Anche il regime ungherese è entrato in conflitto con le strutture dell’UE. Ma questa volta il conflitto è ideologico, tra il partito al potere Fidesz e il gruppo del Partito Popolare Europeo: Fidesz è stato riconosciuto come troppo a destra (anche per le forze di destra unite) e dannoso per la democrazia e lo stato di diritto. Invece, Orbán, Morawiecki, Salvini e diverse altre figure hanno dato il via alla creazione di un asse conservatore e antieuropeista in vista delle elezioni del 2024. Non sono solo gli autocrati a creare alleanze all’Est, ma anche i politici di estrema destra dell’Europa centrale e meridionale sviluppano la loro unione. Tale unione promuoverebbe l’agenda conservatrice sovranista contro l’ulteriore integrazione dell’UE e per la diminuzione delle norme liberali nella politica europea, come Orbán ha dichiarato nel suo discorso del Giorno dell'Indipendenza (il 19 giugno 2021).

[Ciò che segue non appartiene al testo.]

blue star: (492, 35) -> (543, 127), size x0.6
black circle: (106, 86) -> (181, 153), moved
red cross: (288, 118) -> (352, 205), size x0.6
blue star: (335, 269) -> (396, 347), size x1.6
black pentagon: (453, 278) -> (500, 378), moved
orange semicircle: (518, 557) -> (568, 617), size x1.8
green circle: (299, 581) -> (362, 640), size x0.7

Come i loro compagni polacchi, gli illiberali ungheresi hanno aumentato il numero di atti giuridici conservatori nel 2021. Per esempio, il 15 giugno, il parlamento ungherese ha approvato la legge che ha riutilizzato l’ideologema russo (2013) di vietare la “propaganda dell’omosessualità” e del cambiamento di genere. Gli illiberali hanno anche continuato la loro lotta con il “potere di Bruxelles”, le organizzazioni di Giorgio Soros (“che rappresentano gli interessi dei democratici americani”), e i migranti.

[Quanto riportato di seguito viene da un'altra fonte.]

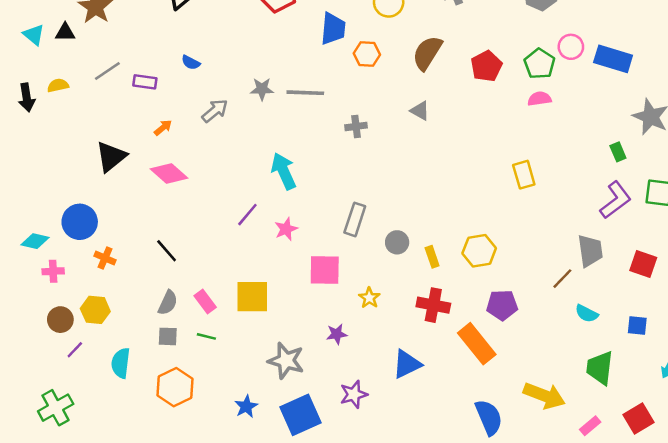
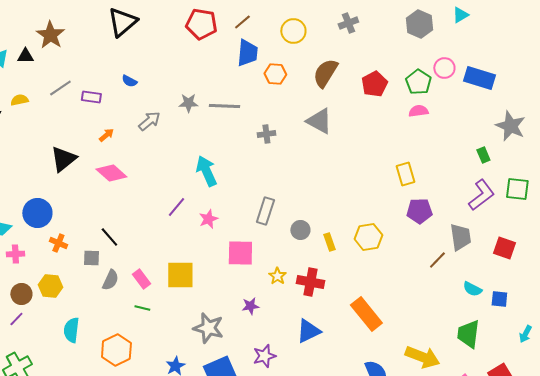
gray triangle: (420, 111) -> (319, 121), size x1.6
red cross: (433, 305) -> (310, 282), moved
purple pentagon: (502, 305) -> (419, 211), moved
cyan semicircle: (587, 314) -> (472, 289), moved
gray square: (168, 336) -> (91, 258), moved
purple line: (75, 350) -> (16, 319), moved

Come la Polonia, l’Ungheria è in crescente conflitto con la Commissione europea. Nel rapporto sullo stato di diritto, la Polonia e l’Ungheria sono state pesantemente criticate per l’indebolimento delle misure anti-corruzione, il peggioramento della libertà dei media e i problemi nei sistemi giudiziari. La CE limita l’accesso di Polonia e Ungheria ai fondi dell’UE, a meno che non si facciano riforme nel sistema giudiziario e non si diano garanzie statali per la corretta investigazione dei casi di corruzione dell’Ufficio europeo per la lotta antifrode. Allo stesso tempo, la Commissione europea ha avviato una procedura di infrazione contro l’Ungheria e la Polonia per le violazioni dei diritti LGBTIQ.

Polonia e Ungheria sono state a lungo viste come casi di successo della trasformazione post-comunista. Purtroppo, l’effetto democratizzante del loro esempio è totalmente svanito. Invece, sono ora diventati i motori di uno sviluppo illiberale che influenza l’Europa centrale e trova alleati ideologici sia nell’Est che nell’Ovest dell’Europa. La speranza oggi viene solo dai cambiamenti positivi in Bulgaria e Romania, ma ci vorrà del tempo prima che questa speranza dimostri il suo realismo.

Le grandi sfide del 2022

Il panorama politico dell’Europa nei prossimi mesi sarà definito da diverse tendenze a lungo termine.

  1. L’antagonismo russo con gli USA, l’UE e la NATO. La Russia continuerà le sue politiche minando l’unità delle democrazie occidentali e gli stati filoccidentali come Armenia, Georgia, Moldova e Ucraina. L’Armenia è sotto pressione per aumentare la sua cooperazione nell’OTSC (Organizzazione del Trattato di Sicurezza Collettiva) e implementare le condizioni di pace con l’Azerbaigian che aumenta l’impatto autocratico di Ankara, Baku e Mosca nel Caucaso meridionale. L’Ucraina, come noto, sprofonda sempre più nel conflitto multilivello con la Russia e la Bielorussia, e sta diventando la zona per nuovi atti di aggressione russa.
  2. Continuazione dell’attività anti-comunitaria dei regimi illiberali all’interno dell’UE. Questa tendenza rende le spaccature dell’UE più profonde e aumenta le minacce non solo per l’ulteriore integrazione, ma anche per lo status quo europeo.
  3. L’uso delle fratture europee da parte del Regno Unito e della Turchia. La geografia politica dell’Europa diventa sempre più complessa. Il Regno Unito cerca il proprio ruolo nel continente e nelle alleanze con Polonia, Turchia e Ucraina. Anche la Turchia è alla ricerca di un nuovo ruolo nella politica europea, ora che l’ordine internazionale nei Balcani e nel Caucaso meridionale è di nuovo messo in discussione.